Axl Rose, recorde-se, é apenas o vocalista convidado para esta digressão europeia e, previsivelmente, para as datas americanas canceladas e remarcadas depois da saída de Brian Johnson. E Brian Johnson ainda não deitou a toalha ao chão. “Não me estou a reformar. Os médicos disseram-me que posso continuar a gravar em estúdio e pretendo continuar a fazê-lo. De momento, todo o meu foco está em prosseguir o tratamento médico para melhorar a minha audição”, escreveu no comunicado publicado a 19 de Abril.
No Verão, Axl Rose regressará à casa mãe, os Guns N’Roses, para prosseguir com os concertos da reunião com Slash e Duff McKagan.
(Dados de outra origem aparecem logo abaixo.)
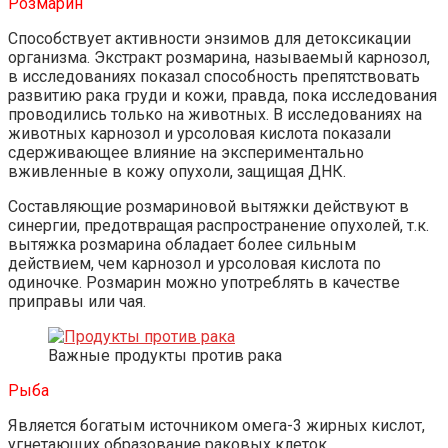
Розмарин
Способствует активности энзимов для детоксикации
организма. Экстракт розмарина, называемый карнозол,
в исследованиях показал способность препятствовать
развитию рака груди и кожи, правда, пока исследования
проводились только на животных. В исследованиях на
животных карнозол и урсоловая кислота показали
сдерживающее влияние на экспериментально
вживленные в кожу опухоли, защищая ДНК.
Составляющие розмариновой вытяжки действуют в
синергии, предотвращая распространение опухолей, т.к.
вытяжка розмарина обладает более сильным
действием, чем карнозол и урсоловая кислота по
одиночке. Розмарин можно употреблять в качестве
приправы или чая.
Важные продукты против рака
Рыба
Является богатым источником омега-3 жирных кислот,
угнетающих образование раковых клеток.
Quanto aos AC/DC, cumpridas as datas da digressão europeia, que termina em Aarhus, na Dinamarca, a 12 de Junho, deixarão um ponto de interrogação a pairar sobre o seu futuro.
Mas esta é a banda que sobreviveu à morte de um vocalista lendário, Bon Scott, que perdeu há dois anos um dos fundadores, o guitarrista Malcolm Young, depois de lhe ter sido diagnosticada demência (foi substituído pelo sobrinho Stevie Young), e que ultrapassou a saída do baterista Paul Rudd, a braços com a justiça australiana, com o regresso de Chris Slade, que havia sido tocado na banda entre 1989 e 1994. Se decidirem continuar a carreira iniciada em Sidney em 1973, continuarão como sempre. “Let there be rock”, dizem os AC/DC. E o rock acontece.